═══ Material shown
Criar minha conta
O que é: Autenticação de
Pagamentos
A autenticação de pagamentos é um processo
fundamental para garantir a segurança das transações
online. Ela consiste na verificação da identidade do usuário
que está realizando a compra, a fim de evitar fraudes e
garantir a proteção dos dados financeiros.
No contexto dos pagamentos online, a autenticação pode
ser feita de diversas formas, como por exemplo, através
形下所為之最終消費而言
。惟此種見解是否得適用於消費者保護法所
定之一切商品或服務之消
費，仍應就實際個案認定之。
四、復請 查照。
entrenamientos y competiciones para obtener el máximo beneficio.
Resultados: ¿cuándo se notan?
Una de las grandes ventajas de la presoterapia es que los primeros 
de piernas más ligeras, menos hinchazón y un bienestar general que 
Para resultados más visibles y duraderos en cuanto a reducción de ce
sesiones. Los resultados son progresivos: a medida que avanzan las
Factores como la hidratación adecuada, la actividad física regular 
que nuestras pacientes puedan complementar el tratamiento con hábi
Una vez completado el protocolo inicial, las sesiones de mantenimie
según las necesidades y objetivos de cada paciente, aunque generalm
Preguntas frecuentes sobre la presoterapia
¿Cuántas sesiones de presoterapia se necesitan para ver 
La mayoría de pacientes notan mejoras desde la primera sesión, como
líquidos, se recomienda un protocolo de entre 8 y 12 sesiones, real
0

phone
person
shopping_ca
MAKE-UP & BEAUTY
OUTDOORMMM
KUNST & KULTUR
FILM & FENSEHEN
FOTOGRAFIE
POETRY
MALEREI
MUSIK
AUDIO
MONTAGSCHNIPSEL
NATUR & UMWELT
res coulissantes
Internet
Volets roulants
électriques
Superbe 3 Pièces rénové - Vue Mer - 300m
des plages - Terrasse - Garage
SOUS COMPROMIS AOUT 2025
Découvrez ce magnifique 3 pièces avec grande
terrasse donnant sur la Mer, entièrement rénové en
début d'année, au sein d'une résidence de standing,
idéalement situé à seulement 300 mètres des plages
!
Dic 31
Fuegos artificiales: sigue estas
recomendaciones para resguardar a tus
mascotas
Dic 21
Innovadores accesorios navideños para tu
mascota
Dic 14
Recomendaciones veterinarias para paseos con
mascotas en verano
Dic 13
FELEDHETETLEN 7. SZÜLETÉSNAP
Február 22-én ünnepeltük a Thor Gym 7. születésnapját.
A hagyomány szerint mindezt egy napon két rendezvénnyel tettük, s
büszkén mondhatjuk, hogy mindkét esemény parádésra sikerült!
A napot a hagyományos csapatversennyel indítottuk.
══════
═══ Material shown
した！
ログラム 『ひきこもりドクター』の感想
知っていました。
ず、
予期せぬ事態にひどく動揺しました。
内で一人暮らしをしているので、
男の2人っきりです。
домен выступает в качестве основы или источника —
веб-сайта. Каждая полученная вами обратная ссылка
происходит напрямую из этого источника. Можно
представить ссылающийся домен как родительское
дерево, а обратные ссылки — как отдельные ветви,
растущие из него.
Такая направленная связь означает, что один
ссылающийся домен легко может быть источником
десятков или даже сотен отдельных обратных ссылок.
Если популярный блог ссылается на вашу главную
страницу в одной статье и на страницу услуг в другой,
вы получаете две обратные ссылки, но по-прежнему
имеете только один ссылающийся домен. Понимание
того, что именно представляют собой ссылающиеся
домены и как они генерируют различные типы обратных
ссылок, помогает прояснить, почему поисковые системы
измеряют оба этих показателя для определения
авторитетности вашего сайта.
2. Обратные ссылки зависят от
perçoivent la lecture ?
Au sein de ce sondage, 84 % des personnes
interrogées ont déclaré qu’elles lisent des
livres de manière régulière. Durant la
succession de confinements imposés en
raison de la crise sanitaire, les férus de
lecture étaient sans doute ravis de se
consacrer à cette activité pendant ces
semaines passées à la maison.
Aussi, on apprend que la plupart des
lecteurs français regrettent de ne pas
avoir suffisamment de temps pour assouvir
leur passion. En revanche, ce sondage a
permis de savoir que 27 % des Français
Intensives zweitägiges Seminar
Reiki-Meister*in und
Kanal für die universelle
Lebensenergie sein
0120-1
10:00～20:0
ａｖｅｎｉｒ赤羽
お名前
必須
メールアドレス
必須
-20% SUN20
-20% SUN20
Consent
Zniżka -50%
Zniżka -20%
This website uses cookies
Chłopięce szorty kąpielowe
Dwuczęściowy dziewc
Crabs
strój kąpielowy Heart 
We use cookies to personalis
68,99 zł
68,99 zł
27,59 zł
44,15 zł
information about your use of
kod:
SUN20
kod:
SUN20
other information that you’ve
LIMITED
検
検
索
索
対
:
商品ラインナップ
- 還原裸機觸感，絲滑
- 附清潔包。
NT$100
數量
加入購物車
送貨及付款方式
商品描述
══════
Copy only this part of the entries above: the line with "recomendaciones para resguardar a tus", the line with "A napot a hagyományos", and the lines between, all exactly as written.

- Task solution
recomendaciones para resguardar a tus
mascotas
Dic 21
Innovadores accesorios navideños para tu
mascota
Dic 14
Recomendaciones veterinarias para paseos con
mascotas en verano
Dic 13
FELEDHETETLEN 7. SZÜLETÉSNAP
Február 22-én ünnepeltük a Thor Gym 7. születésnapját.
A hagyomány szerint mindezt egy napon két rendezvénnyel tettük, s
büszkén mondhatjuk, hogy mindkét esemény parádésra sikerült!
A napot a hagyományos csapatversennyel indítottuk.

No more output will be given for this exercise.